[Task item]
Examine each line of the data, and copy the ones containing "good".

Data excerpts
========================
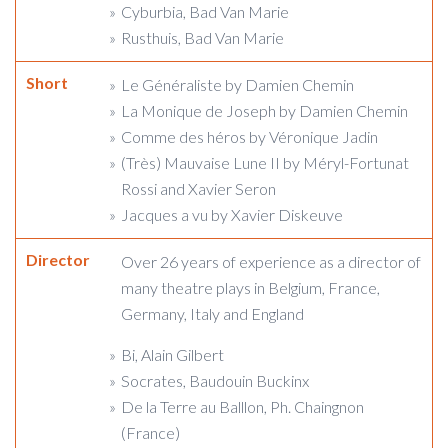
Cyburbia, Bad Van Marie
Rusthuis, Bad Van Marie
Short
Le Généraliste by Damien Chemin
La Monique de Joseph by Damien Chemin
Comme des héros by Véronique Jadin
(Très) Mauvaise Lune II by Méryl-Fortunat
Rossi and Xavier Seron
Jacques a vu by Xavier Diskeuve
Director
Over 26 years of experience as a director of
many theatre plays in Belgium, France,
Germany, Italy and England
Bi, Alain Gilbert
Socrates, Baudouin Buckinx
De la Terre au Balllon, Ph. Chaingnon
(France)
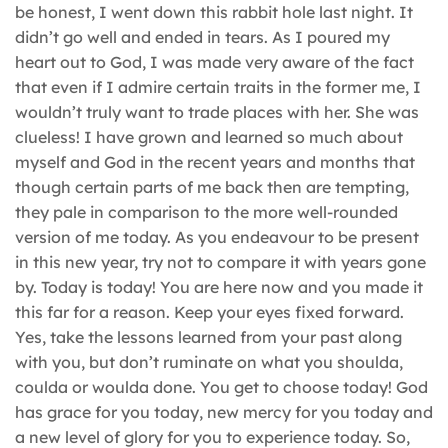
be honest, I went down this rabbit hole last night. It
didn’t go well and ended in tears. As I poured my
heart out to God, I was made very aware of the fact
that even if I admire certain traits in the former me, I
wouldn’t truly want to trade places with her. She was
clueless! I have grown and learned so much about
myself and God in the recent years and months that
though certain parts of me back then are tempting,
they pale in comparison to the more well-rounded
version of me today. As you endeavour to be present
in this new year, try not to compare it with years gone
by. Today is today! You are here now and you made it
this far for a reason. Keep your eyes fixed forward.
Yes, take the lessons learned from your past along
with you, but don’t ruminate on what you shoulda,
coulda or woulda done. You get to choose today! God
has grace for you today, new mercy for you today and
a new level of glory for you to experience today. So,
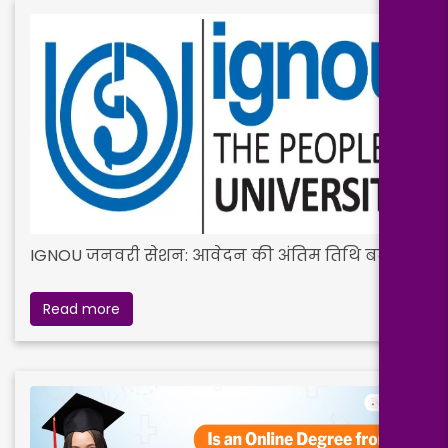
IGNOU जनवरी सेशन: आवेदन की अंतिम तिथि बढ़ी
Read more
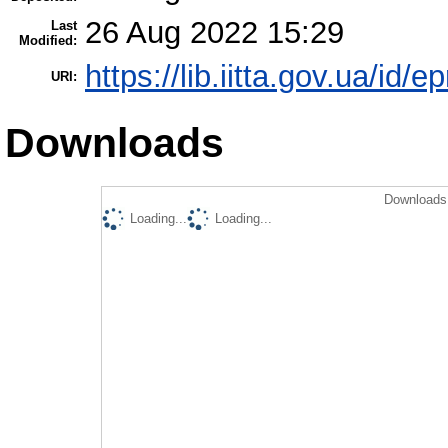
26 Aug 2022 15:29
Last
Modified:
https://lib.iitta.gov.ua/id/
URI:
Downloads
Downloads 
Loading...
Loading...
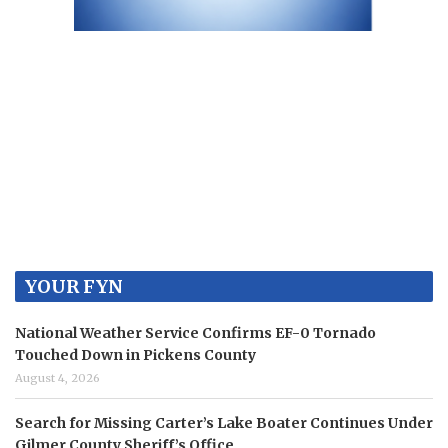
YOUR FYN
National Weather Service Confirms EF-0 Tornado
Touched Down in Pickens County
August 4, 2026
Search for Missing Carter’s Lake Boater Continues Under
Gilmer County Sheriff’s Office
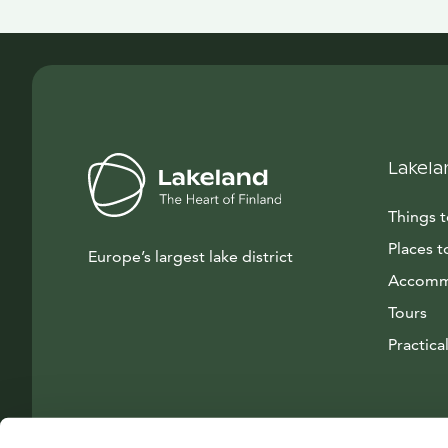
Lakela
Things 
Places t
Europe’s largest lake district
Accomm
Tours
Practical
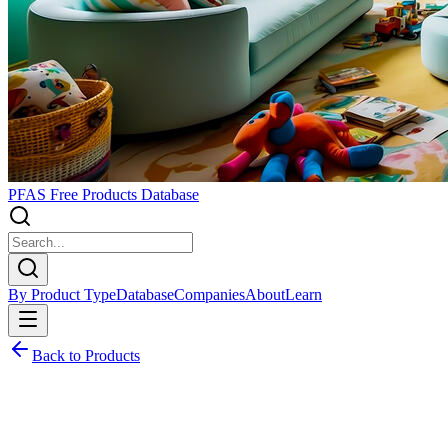
PFAS Free Products Database
By Product Type
Database
Companies
About
Learn
Back to Products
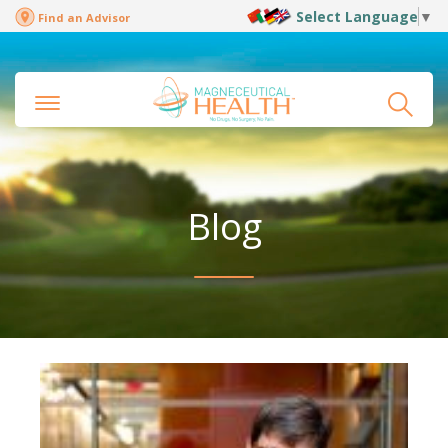
Select Language
▼
Find an Advisor
Blog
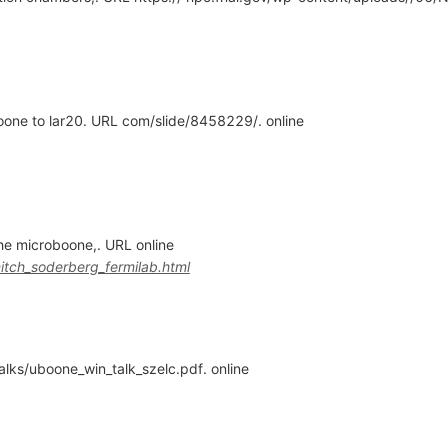
one to lar20. URL com/slide/8458229/. online
the microboone,. URL online
itch_soderberg_fermilab.html
alks/uboone_win_talk_szelc.pdf. online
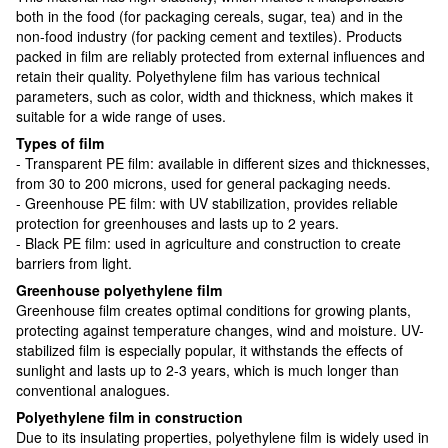
both in the food (for packaging cereals, sugar, tea) and in the
non-food industry (for packing cement and textiles). Products
packed in film are reliably protected from external influences and
retain their quality. Polyethylene film has various technical
parameters, such as color, width and thickness, which makes it
suitable for a wide range of uses.
Types of film
- Transparent PE film: available in different sizes and thicknesses,
from 30 to 200 microns, used for general packaging needs.
- Greenhouse PE film: with UV stabilization, provides reliable
protection for greenhouses and lasts up to 2 years.
- Black PE film: used in agriculture and construction to create
barriers from light.
Greenhouse polyethylene film
Greenhouse film creates optimal conditions for growing plants,
protecting against temperature changes, wind and moisture. UV-
stabilized film is especially popular, it withstands the effects of
sunlight and lasts up to 2-3 years, which is much longer than
conventional analogues.
Polyethylene film in construction
Due to its insulating properties, polyethylene film is widely used in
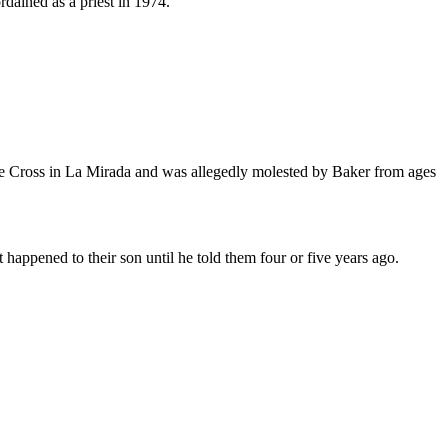
rdained as a priest in 1974.
 the Cross in La Mirada and was allegedly molested by Baker from ages
happened to their son until he told them four or five years ago.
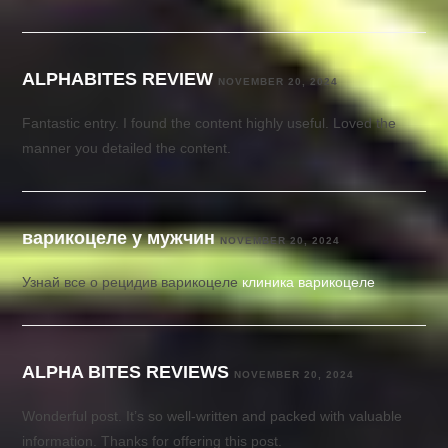
ALPHABITES REVIEW
NOVEMBER 20, 2024
Fantastic entry. I found the content highly useful. Loved the
manner you detailed the content.
варикоцеле у мужчин
NOVEMBER 20, 2024
Узнай все о рецидив варикоцеле
клиника варикоцеле
ALPHA BITES REVIEWS
NOVEMBER 20, 2024
Wonderful post. It’s so well-written and packed with valuable
information. Thanks for offering this post.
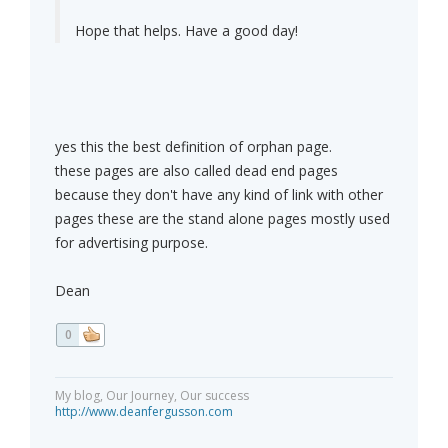
Hope that helps. Have a good day!
yes this the best definition of orphan page.
these pages are also called dead end pages
because they don't have any kind of link with other
pages these are the stand alone pages mostly used
for advertising purpose.
Dean
0
My blog, Our Journey, Our success
http://www.deanfergusson.com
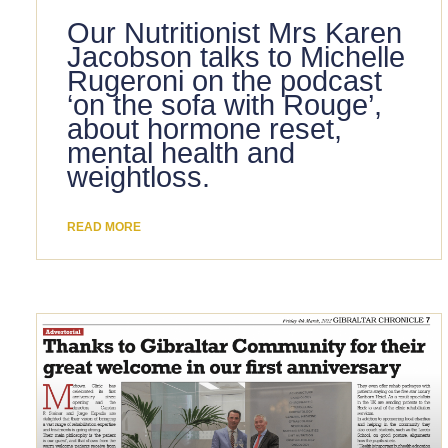
Our Nutritionist Mrs Karen
Jacobson talks to Michelle
Rugeroni on the podcast
‘on the sofa with Rouge’,
about hormone reset,
mental health and
weightloss.
READ MORE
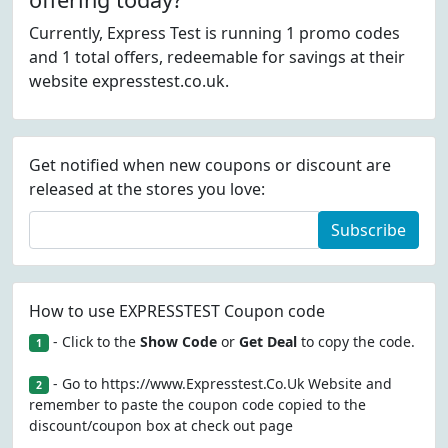
Currently, Express Test is running 1 promo codes
and 1 total offers, redeemable for savings at their
website expresstest.co.uk.
Get notified when new coupons or discount are
released at the stores you love:
Subscribe
How to use EXPRESSTEST Coupon code
- Click to the
Show Code
or
Get Deal
to copy the code.
1
- Go to https://www.Expresstest.Co.Uk Website and
2
remember to paste the coupon code copied to the
discount/coupon box at check out page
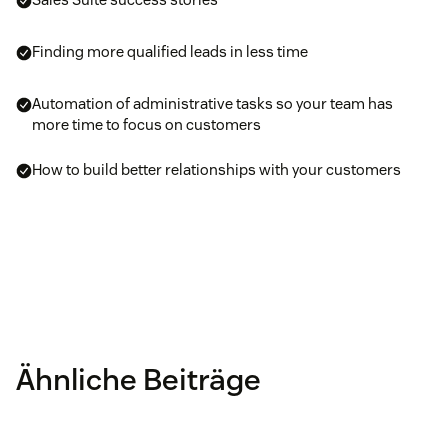
Finding more qualified leads in less time
Automation of administrative tasks so your team has
more time to focus on customers
How to build better relationships with your customers
Ähnliche Beiträge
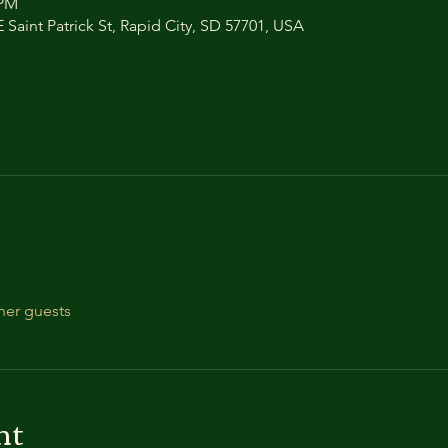
 PM
 Saint Patrick St, Rapid City, SD 57701, USA
her guests
nt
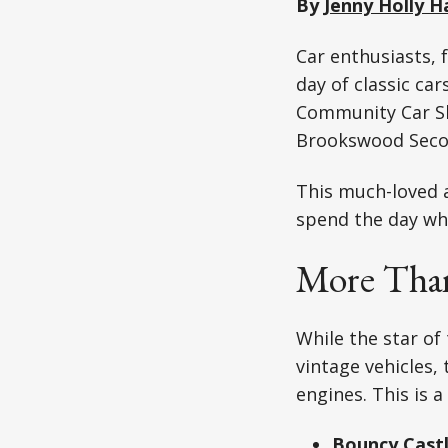
By
Jenny Holly H
Car enthusiasts, 
day of classic ca
Community Car Sh
Brookswood Secon
This much-loved a
spend the day whi
More Than
While the star of
vintage vehicles
engines. This is a
Bouncy Cast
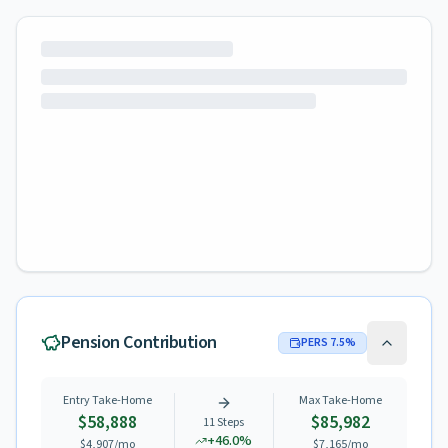
Pension Contribution
PERS
7.5
%
Entry Take-Home
Max Take-Home
$58,888
$85,982
11
Steps
+
46.0
%
$4,907
/mo
$7,165
/mo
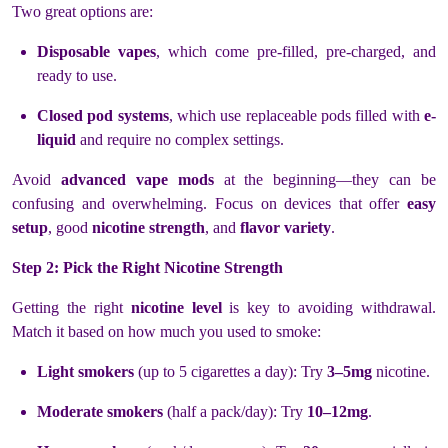
Two great options are:
Disposable vapes
, which come pre-filled, pre-charged, and
ready to use.
Closed pod systems
, which use replaceable pods filled with
e-
liquid
and require no complex settings.
Avoid
advanced vape mods
at the beginning—they can be
confusing and overwhelming. Focus on devices that offer
easy
setup
, good
nicotine strength
, and
flavor variety
.
Step 2: Pick the Right Nicotine Strength
Getting the right
nicotine level
is key to avoiding withdrawal.
Match it based on how much you used to smoke:
Light smokers
(up to 5 cigarettes a day): Try
3–5mg
nicotine.
Moderate smokers
(half a pack/day): Try
10–12mg
.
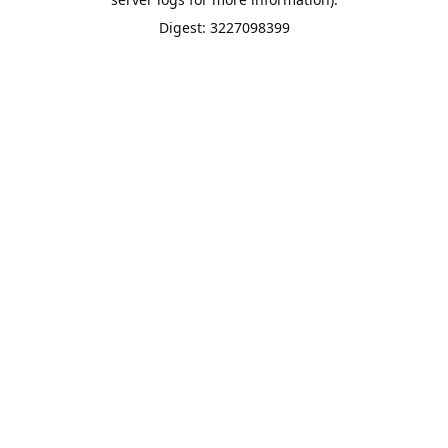
Digest: 3227098399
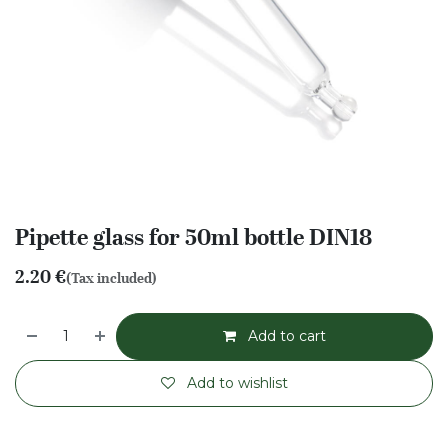
Pipette glass for 50ml bottle DIN18
2.20
€
(Tax included)
Add to cart
Add to wishlist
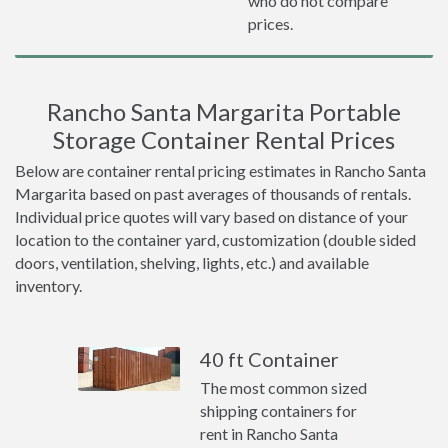
who do not compare
prices.
Rancho Santa Margarita Portable
Storage Container Rental Prices
Below are container rental pricing estimates in Rancho Santa
Margarita based on past averages of thousands of rentals.
Individual price quotes will vary based on distance of your
location to the container yard, customization (double sided
doors, ventilation, shelving, lights, etc.) and available
inventory.
40 ft Container
The most common sized
shipping containers for
rent in Rancho Santa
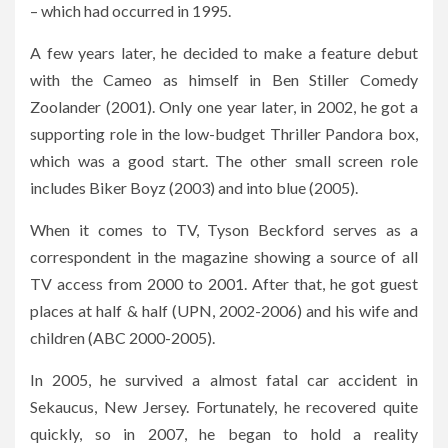
– which had occurred in 1995.
A few years later, he decided to make a feature debut
with the Cameo as himself in Ben Stiller Comedy
Zoolander (2001). Only one year later, in 2002, he got a
supporting role in the low-budget Thriller Pandora box,
which was a good start. The other small screen role
includes Biker Boyz (2003) and into blue (2005).
When it comes to TV, Tyson Beckford serves as a
correspondent in the magazine showing a source of all
TV access from 2000 to 2001. After that, he got guest
places at half & half (UPN, 2002-2006) and his wife and
children (ABC 2000-2005).
In 2005, he survived a almost fatal car accident in
Sekaucus, New Jersey. Fortunately, he recovered quite
quickly, so in 2007, he began to hold a reality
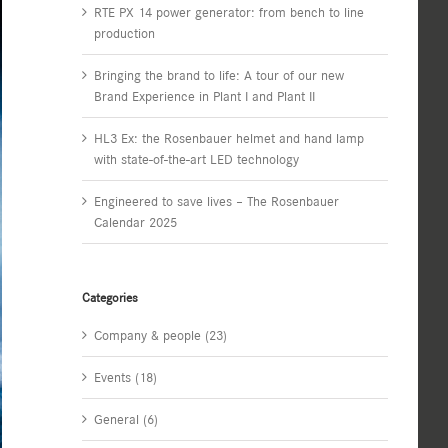
RTE PX 14 power generator: from bench to line
production
Bringing the brand to life: A tour of our new
Brand Experience in Plant I and Plant II
HL3 Ex: the Rosenbauer helmet and hand lamp
with state-of-the-art LED technology
Engineered to save lives – The Rosenbauer
Calendar 2025
Categories
Company & people (23)
Events (18)
General (6)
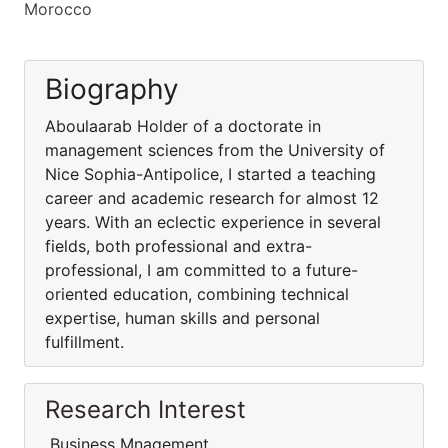
Morocco
Biography
Aboulaarab Holder of a doctorate in
management sciences from the University of
Nice Sophia-Antipolice, I started a teaching
career and academic research for almost 12
years. With an eclectic experience in several
fields, both professional and extra-
professional, I am committed to a future-
oriented education, combining technical
expertise, human skills and personal
fulfillment.
Research Interest
Business Mnagement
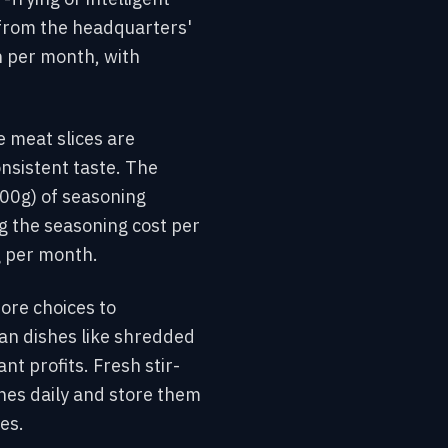
 from the headquarters'
n per month, with
e meat slices are
nsistent taste. The
500g) of seasoning
g the seasoning cost per
g per month.
ore choices to
ian dishes like shredded
t profits. Fresh stir-
hes daily and store them
es.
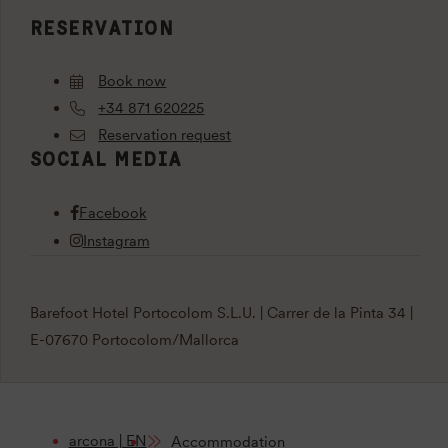
RESERVATION
Book now
+34 871 620225
Reservation request
SOCIAL MEDIA
Facebook
Instagram
Barefoot Hotel Portocolom S.L.U. | Carrer de la Pinta 34 |
E-07670 Portocolom/Mallorca
arcona | EN
Accommodation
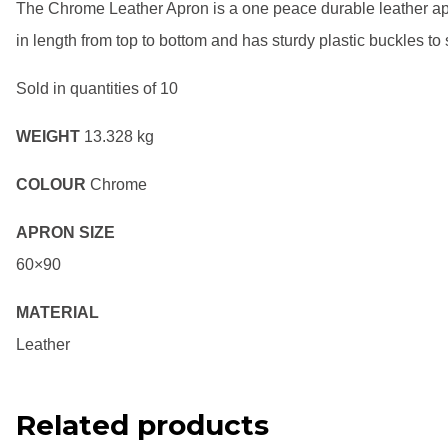
The Chrome Leather Apron is a one peace durable leather apr
in length from top to bottom and has sturdy plastic buckles to st
Sold in quantities of 10
WEIGHT
13.328 kg
COLOUR
Chrome
APRON SIZE
60×90
MATERIAL
Leather
Related products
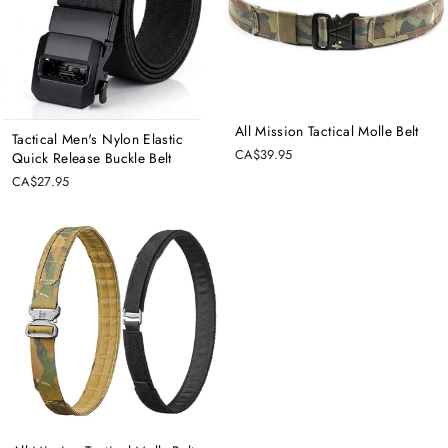
All Mission Tactical Molle Belt
Tactical Men's Nylon Elastic
CA$39.95
Quick Release Buckle Belt
CA$27.95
========================
[Solution to the exercise]
Hope that helps. Have a good day!
, good
which was a good start. The other small screen role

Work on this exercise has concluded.